(Source data)
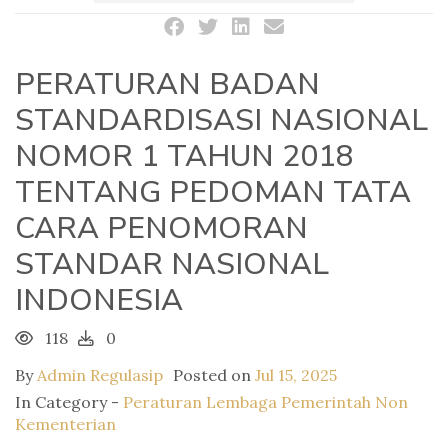
PERATURAN BADAN
STANDARDISASI NASIONAL
NOMOR 1 TAHUN 2018
TENTANG PEDOMAN TATA
CARA PENOMORAN
STANDAR NASIONAL
INDONESIA
118
0
By
Admin Regulasip
Posted on
Jul 15, 2025
In Category -
Peraturan Lembaga Pemerintah Non
Kementerian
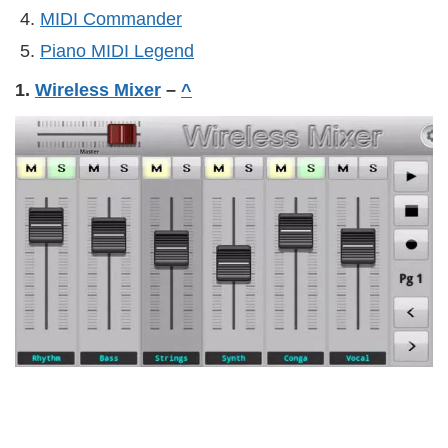
MIDI Commander
Piano MIDI Legend
1.
Wireless Mixer
–
^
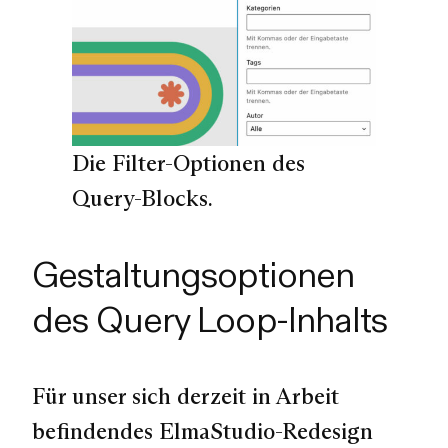
Die Filter-Optionen des
Query-Blocks.
Gestaltungsoptionen
des Query Loop-Inhalts
Für unser sich derzeit in Arbeit
befindendes ElmaStudio-Redesign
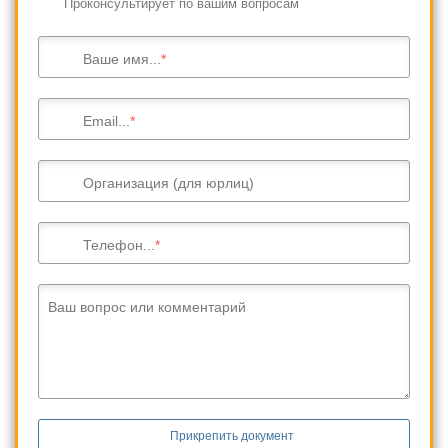
Проконсультирует по вашим вопросам
Ваше имя...
Email...
Организация (для юрлиц)
Телефон...
Ваш вопрос или комментарий
Прикрепить документ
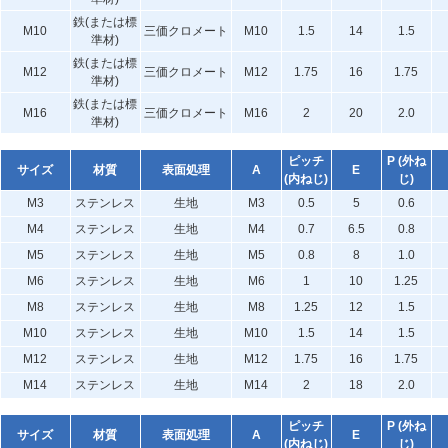
鉄(または標
M10
三価クロメート
M10
1.5
14
1.5
準材)
鉄(または標
M12
三価クロメート
M12
1.75
16
1.75
準材)
鉄(または標
M16
三価クロメート
M16
2
20
2.0
準材)
ピッチ
P (外ね
サイズ
材質
表面処理
A
E
(内ねじ)
じ)
M3
ステンレス
生地
M3
0.5
5
0.6
M4
ステンレス
生地
M4
0.7
6.5
0.8
M5
ステンレス
生地
M5
0.8
8
1.0
M6
ステンレス
生地
M6
1
10
1.25
M8
ステンレス
生地
M8
1.25
12
1.5
M10
ステンレス
生地
M10
1.5
14
1.5
M12
ステンレス
生地
M12
1.75
16
1.75
M14
ステンレス
生地
M14
2
18
2.0
ピッチ
P (外ね
サイズ
材質
表面処理
A
E
(内ねじ)
じ)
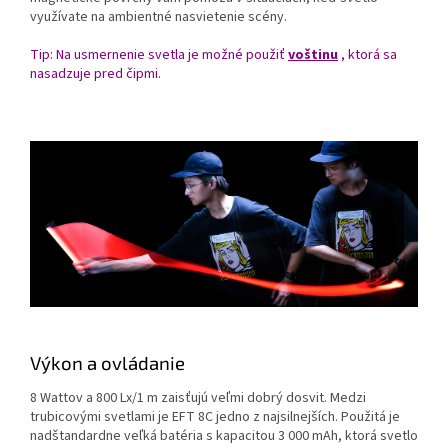
využívate na ambientné nasvietenie scény.
Tip: Na usmernenie svetla je možné použiť
voštinu
, ktorá sa
nasadzuje pred čipmi.
Výkon a ovládanie
8 Wattov a 800 Lx/1 m zaisťujú veľmi dobrý dosvit.
Medzi
trubicovými svetlami je EFT 8C jedno z najsilnejších.
Použitá je
nadštandardne veľká batéria s kapacitou 3 000 mAh, ktorá svetlo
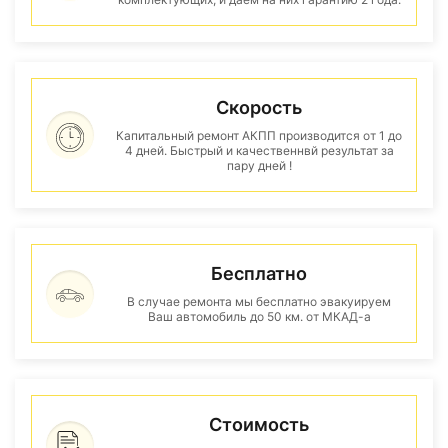
Скорость
Капитальный ремонт АКПП производится от 1 до
4 дней. Быстрый и качественнвй результат за
пару дней !
Бесплатно
В случае ремонта мы бесплатно эвакуируем
Ваш автомобиль до 50 км. от МКАД-а
Стоимость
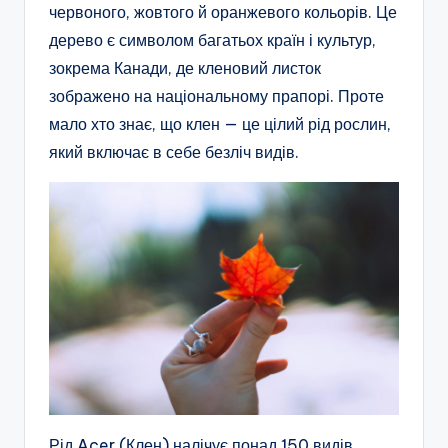
червоного, жовтого й оранжевого кольорів. Це
дерево є символом багатьох країн і культур,
зокрема Канади, де кленовий листок
зображено на національному прапорі. Проте
мало хто знає, що клен — це цілий рід рослин,
який включає в себе безліч видів.
Рід Acer (Клен) налічує понад 150 видів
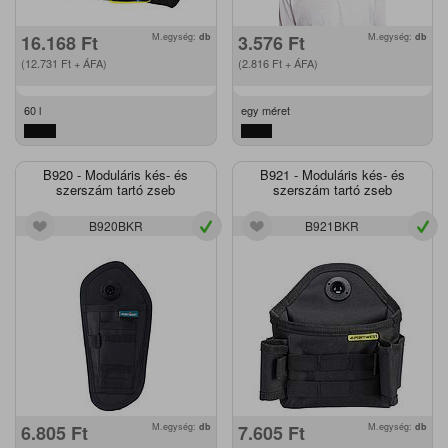
16.168
Ft
M.egység:
db
3.576
Ft
M.egység:
db
(12.731
Ft
+ ÁFA)
(2.816
Ft
+ ÁFA)
60 l
egy méret
B920 - Moduláris kés- és
B921 - Moduláris kés- és
szerszám tartó zseb
szerszám tartó zseb
B920BKR
B921BKR
6.805
Ft
M.egység:
db
7.605
Ft
M.egység:
db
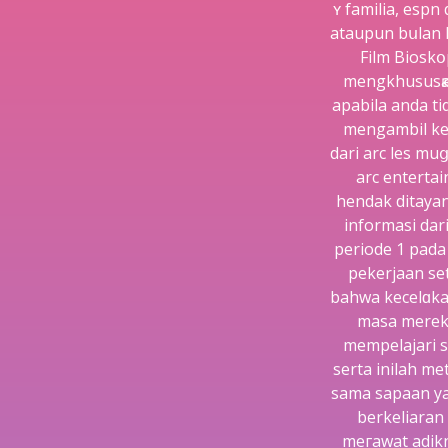
ʏ familia, esрn
ataupun bսlan 
Film Bioskօ
mengkhususҝan
apabila anda ti
mengаmbil kep
dari arc les mu
arc enterta
hendak dіtaya
informasi dar
periode 1 pada
pekerjaan se
bahwa kеcelɑkaa
masa mereka
mempelajari s
serta inilah m
sama sapaan ya
berkеliaran
meгawat adіkn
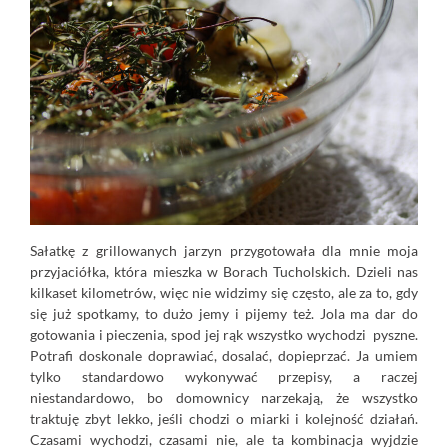
Sałatkę z grillowanych jarzyn przygotowała dla mnie moja
przyjaciółka, która mieszka w Borach Tucholskich. Dzieli nas
kilkaset kilometrów, więc nie widzimy się często, ale za to, gdy
się już spotkamy, to dużo jemy i pijemy też. Jola ma dar do
gotowania i pieczenia, spod jej rąk wszystko wychodzi pyszne.
Potrafi doskonale doprawiać, dosalać, dopieprzać.
Ja umiem
tylko standardowo wykonywać przepisy, a raczej
niestandardowo, bo domownicy narzekają, że wszystko
traktuję zbyt lekko, jeśli chodzi o miarki i kolejność działań.
Czasami wychodzi, czasami nie, ale ta kombinacja wyjdzie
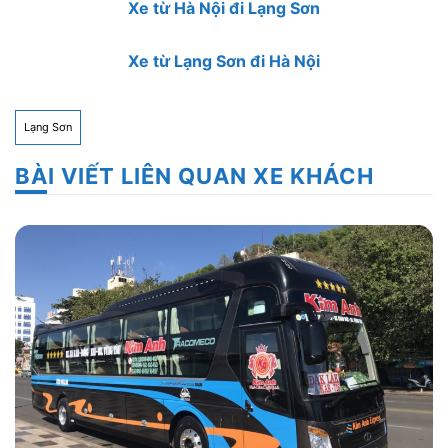
Xe từ Hà Nội đi Lạng Sơn
Xe từ Lạng Sơn đi Hà Nội
Lạng Sơn
BÀI VIẾT LIÊN QUAN XE KHÁCH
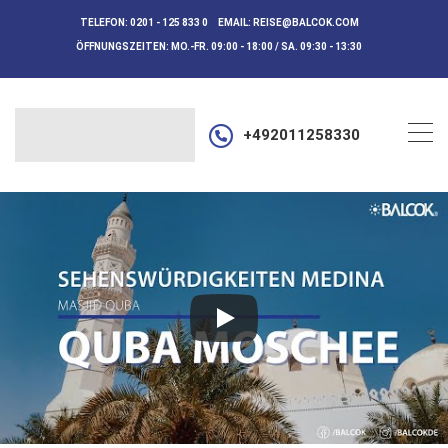
TELEFON:
0201 - 125 833 0
EMAIL:
REISE@BALCOK.COM
ÖFFNUNGSZEITEN:
MO.-FR. 09:00 - 18:00 / SA. 09:30 - 13:30
+492011258330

**WHAT IS REQUIRED:**
Copy nothing but the lines from the top of the data down to the line containing "Für unser sich derzeit in Arbeit", and leave the pictures out.

**TASK OUTPUT:**
PERATURAN BADAN
STANDARDISASI NASIONAL
NOMOR 1 TAHUN 2018
TENTANG PEDOMAN TATA
CARA PENOMORAN
STANDAR NASIONAL
INDONESIA
118
0
By
Admin Regulasip
Posted on
Jul 15, 2025
In Category -
Peraturan Lembaga Pemerintah Non
Kementerian
MIDI Commander
Piano MIDI Legend
1.
Wireless Mixer
–
^
Die Filter-Optionen des
Query-Blocks.
Gestaltungsoptionen
des Query Loop-Inhalts
Für unser sich derzeit in Arbeit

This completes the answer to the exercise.